The tax bill seems increasingly to have come down to a question of blame. If no bill passes, whose fault will it be? The symbolism of the bill has always had greater allure than the substance; the substance has never been fully in focus. The important part for the president was the cut in tax rates, particularly the possible cut in the top rate from 50 percent (it was 70 percent when he took office) to 35. To a large extent the rest of the plan, which is to say the bulk of it, followed from this, both to pay for the rate cuts and to help justify them. The plan was given the label reform. For the Democrats the consuming problem after that was to avoid being cast in the opposite role of obstructionists. A new rate structure versus a reputation as still the party of the old politics: that is what a lot of the heaving has been about.
Yet the bill has also taken the Treasury and Congress into all manner of substantive areas. The tax- writing committees have not been fully prepared to deal with many of them -- and almost all of them deserve to be dealt with in a broader context than simply assuring that the revenues lost and regained in a tax bill come out even. Two examples are national policy toward saving for retirement and investment in research and development. Reducing tax incentives has been proposed in one area by the president and in the other by the staff of the House Ways and Means Committee -- and the aggrieved interest groups are complaining that the plans would crush good policy to produce more cash. One need not agree with their views of the merits to agree with their view of the process.
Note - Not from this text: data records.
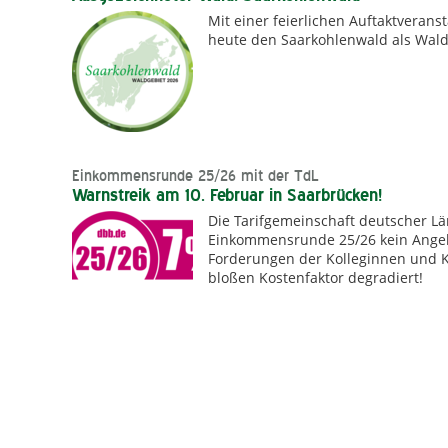
Mit einer feierlichen Auftaktverans
heute den Saarkohlenwald als Wald
Einkommensrunde 25/26 mit der TdL
Warnstreik am 10. Februar in Saarbrücken!
Die Tarifgemeinschaft deutscher Lä
Einkommensrunde 25/26 kein Angebot
Forderungen der Kolleginnen und K
bloßen Kostenfaktor degradiert!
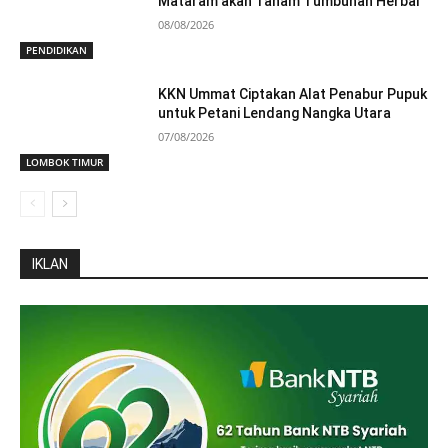
Mataram akan Tanam Tumbuhan Herbal
08/08/2026
PENDIDIKAN
KKN Ummat Ciptakan Alat Penabur Pupuk
untuk Petani Lendang Nangka Utara
07/08/2026
LOMBOK TIMUR
IKLAN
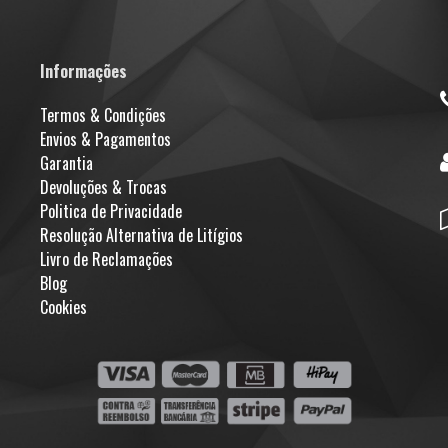
Informações
Termos & Condições
Envios & Pagamentos
Garantia
Devoluções & Trocas
Politica de Privacidade
Resolução Alternativa de Litígios
Livro de Reclamações
Blog
Cookies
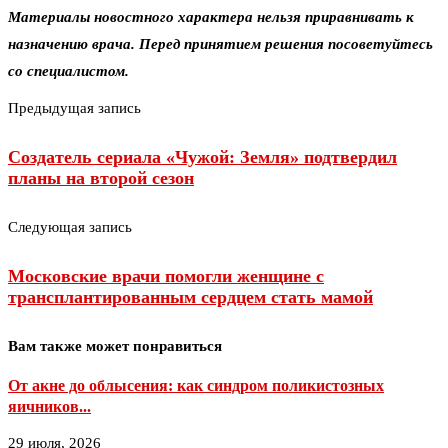
Материалы новостного характера нельзя приравнивать к
назначению врача. Перед принятием решения посоветуйтесь
со специалистом.
Предыдущая запись
Создатель сериала «Чужой: Земля» подтвердил
планы на второй сезон
Следующая запись
Московские врачи помогли женщине с
трансплантированным сердцем стать мамой
Вам также может понравиться
От акне до облысения: как синдром поликистозных
яичников...
29 июля, 2026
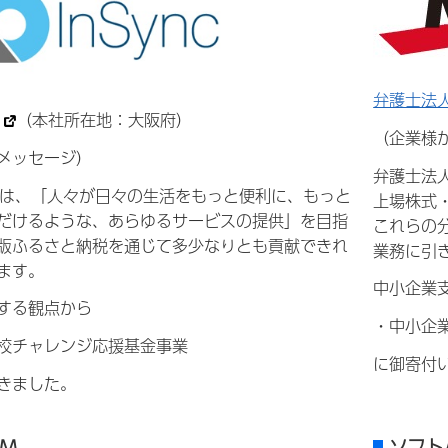
弁護士法
（本社所在地：大阪府）
（企業様
メッセージ）
弁護士法
式会社は、「人々が日々の生活をもっと便利に、もっと
上場株式
だけるような、あらゆるサービスの提供」を目指
これらの
版ふるさと納税を通じて多少なりとも貢献できれ
業務に引
ます。
中小企業
する観点から
・中小企
校チャレンジ応援基金事業
に御寄付
きました。
YM
ソフト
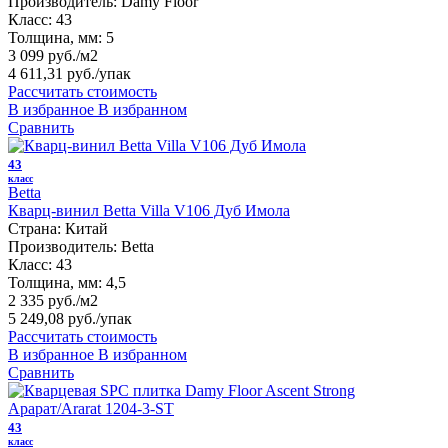
Производитель:
Damy Floor
Класс:
43
Толщина, мм:
5
3 099 руб./м2
4 611,31 руб.
/упак
Рассчитать стоимость
В избранное
В избранном
Сравнить
43
класс
Betta
Кварц-винил Betta Villa V106 Дуб Имола
Страна:
Китай
Производитель:
Betta
Класс:
43
Толщина, мм:
4,5
2 335 руб./м2
5 249,08 руб.
/упак
Рассчитать стоимость
В избранное
В избранном
Сравнить
43
класс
Thus the baby-boom generation is in mid-career and moving toward retirement at a time when there is also a national need for a greater rate of savings and capital formation. Is this a good time or bad to tighten taxation of retirement savings? Whatever the answer, the question should at least be asked in terms of the future strength of retirement funds. So also with research and development: there is a pressing national need for more of it. But the Ways and Means staff would reduce the value of the existing research and development tax credits in various ways and tighten current write- off rules -- and that ought to be a research as well as a revenue decision.
The tax bill is foundering, not just because of where members stand on the broader issues of "reform" -- everyone is for reform -- but because of internal problems such as these. It may be that the tax code or the existing provisions in it are not efficient ways to subsidize retirement or research -- that these things should be done, if at all, directly through the expenditure side of the budget. But none of the missionary work for that has been done. To prevent loss to the Treasury, the tax bill would reach into too many areas of national life in ways whose consequences have not been foreseen. That is not a sensible way to proceed.